Aislar Potenciada Hsp104 Variantes Usando levadura Modelos proteinopatía

Published: November 11, 2014
doi:
10.3791/52089
, , , ,
1Department of Biochemistry and Biophysics,Perelman School of Medicine at the University of Pennsylvania

Summary

Yeast proteinopathy models are valuable tools to assess the toxicity and aggregation of proteins implicated in disease. Here, we present methods for screening Hsp104 variant libraries for toxicity suppressors. This protocol could be adapted to screen any protein library for toxicity suppressors of any protein that is toxic in yeast.

Abstract

Many protein-misfolding disorders can be modeled in the budding yeast Saccharomyces cerevisiae.

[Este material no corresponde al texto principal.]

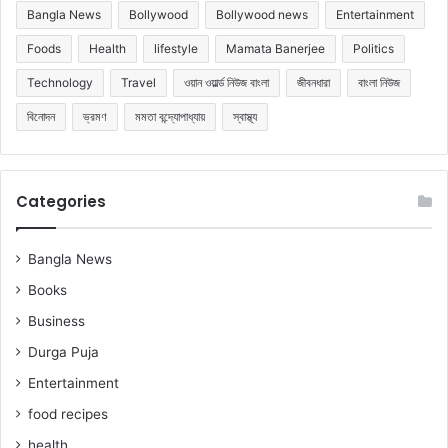
Bangla News
Bollywood
Bollywood news
Entertainment
Foods
Health
lifestyle
Mamata Banerjee
Politics
Technology
Travel
ওয়ান ওয়ার্ল্ড নিউজ বাংলা
জীবনধারা
বাংলা নিউজ
বিনোদন
ভ্রমণ
মমতা বন্দ্যোপাধ্যায়
স্বাস্থ্য
Categories
Bangla News
Books
Business
Durga Puja
Entertainment
food recipes
health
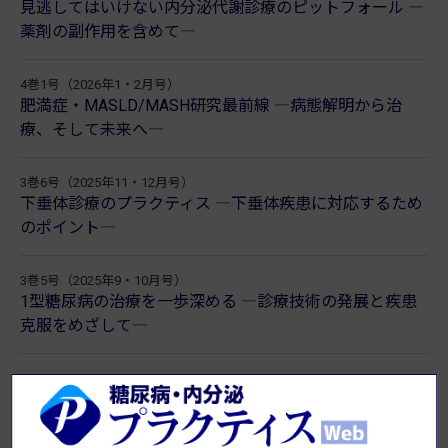
見逃してはいけない内分泌代謝診療のピットフォール ―
薬剤の副作用を含めて―
4巻1号（2026年1・2月号）
肥満症・MASLD/MASH研究最前線 ―病態解明から治
療、そして未来へ―
3巻6号（2025年11・12月号）
下垂体診療のプラクティス ―下垂体疾患に対応するため
のポイント―
3巻5号（2025年9・10月号）
1型糖尿病の治療を一歩深める ―診療技術の発展と疾患
克服をめざして―
新着論文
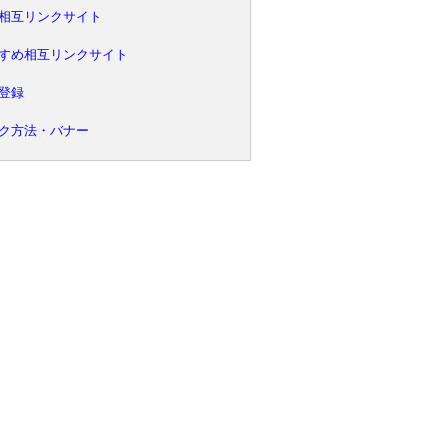
相互リンクサイト
すめ相互リンクサイト
登録
ク方法・バナー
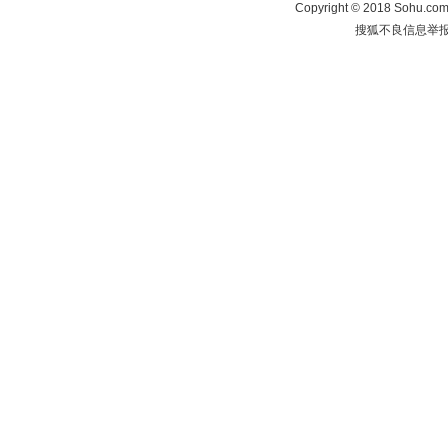
Copyright
©
2018 Sohu.com 
搜狐不良信息举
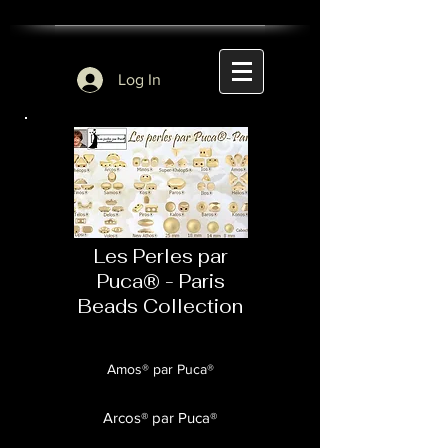
Log In
Les Perles par
Puca® - Paris
Beads Collection
Amos® par Puca®
Arcos® par Puca®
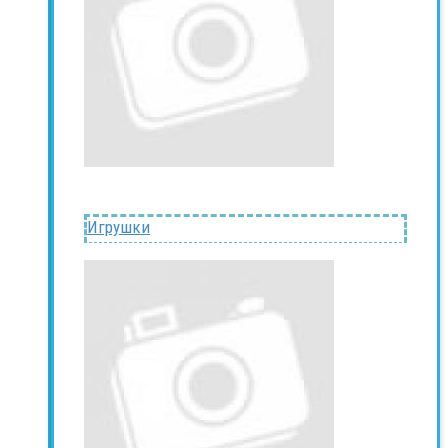
Игрушки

Proteins such as TDP-43 and FUS, implicated in amyotrophic lateral sclerosis, and α-synuclein, implicated in Parkinson’s disease, are toxic and form cytoplasmic aggregates in yeast. These features recapitulate protein pathologies observed in patients with these disorders. Thus, yeast are an ideal platform for isolating toxicity suppressors from libraries of protein variants. We are interested in applying protein disaggregases to eliminate misfolded toxic protein conformers. Specifically, we are engineering Hsp104, a hexameric AAA+ protein from yeast that is uniquely capable of solubilizing both disordered aggregates and amyloid and returning the proteins to their native conformations. While Hsp104 is highly conserved in eukaryotes and eubacteria, it has no known metazoan homologue. Hsp104 has only limited ability to eliminate disordered aggregates and amyloid fibers implicated in human disease. Thus, we aim to engineer Hsp104 variants to reverse the protein misfolding implicated in neurodegenerative disorders. We have developed methods to screen large libraries of Hsp104 variants for suppression of proteotoxicity in yeast. As yeast are prone to spontaneous nonspecific suppression of toxicity, a two-step screening process has been developed to eliminate false positives. Using these methods, we have identified a series of potentiated Hsp104 variants that potently suppress the toxicity and aggregation of TDP-43, FUS, and α-synuclein. Here, we describe this optimized protocol, which could be adapted to screen libraries constructed using any protein backbone for suppression of toxicity of any protein that is toxic in yeast.

Introduction

Modelos proteinopatía de levadura se han desarrollado para los trastornos de proteínas misfolding incluyendo esclerosis lateral amiotrófica (ALS) y la enfermedad de Parkinson (PD) 1-3. Expresión de las proteínas TDP-43 y FUS, que se pliegan inadecuadamente en pacientes con ELA, son tóxicos y mislocalize para formar agregados citoplasmáticos en la levadura 1,2. Del mismo modo, la expresión de α-sinucleína (α-syn), que está implicado en la EP, es tóxico y mislocalizes para formar agregados citoplasmáticos en la levadura 3. Estas características recapitulan fenotipos en los pacientes con estos trastornos 4,5. Por lo tanto, los modelos de levadura proporcionan una plataforma útil para la detección de proteínas o moléculas pequeñas que prevenir o revertir estos fenotipos 2,6-13. Estamos interesados ​​en el desarrollo de las proteínas que son capaces de revertir la agregación y la toxicidad debido a la TDP-43, FUS, y α-syn. Nos centramos en Hsp104, un AAA + proteína de la levadura que es el único capaz de desagregar las proteínas tanto fragregados amorfos om y amiloide en la levadura, sin embargo, no tiene homólogo humano 14,15. Hsp104 está bien afinado para desagregar los priones de levadura endógenos y sólo tiene una capacidad limitada para desagregar sustratos implicados en enfermedades neurodegenerativas humanas, que nunca encuentra con ordinariamente 16,17. Por lo tanto, nuestro objetivo es diseñar versiones mejoradas de Hsp104 que son capaces de desagregar eficazmente estos sustratos humanos. Para ello, construimos grandes bibliotecas de variantes Hsp104 usando PCR propensa a errores; estas bibliotecas se pueden cribar utilizando los modelos proteinopatía levadura 17. Hemos adoptado un enfoque de dominio orientados a la construcción y selección de bibliotecas, como Hsp104 es muy grande 17. Al principio nos centramos en el dominio del medio (MD) de Hsp104 17, aunque los enfoques similares pueden ser empleados para detectar otros dominios. Estos modelos permiten la detección de la actividad disaggregase directamente, en contraposición a las técnicas alternativas tales como la presentación en superficie, que es el descansoricted utilizar para el seguimiento de la unión 18.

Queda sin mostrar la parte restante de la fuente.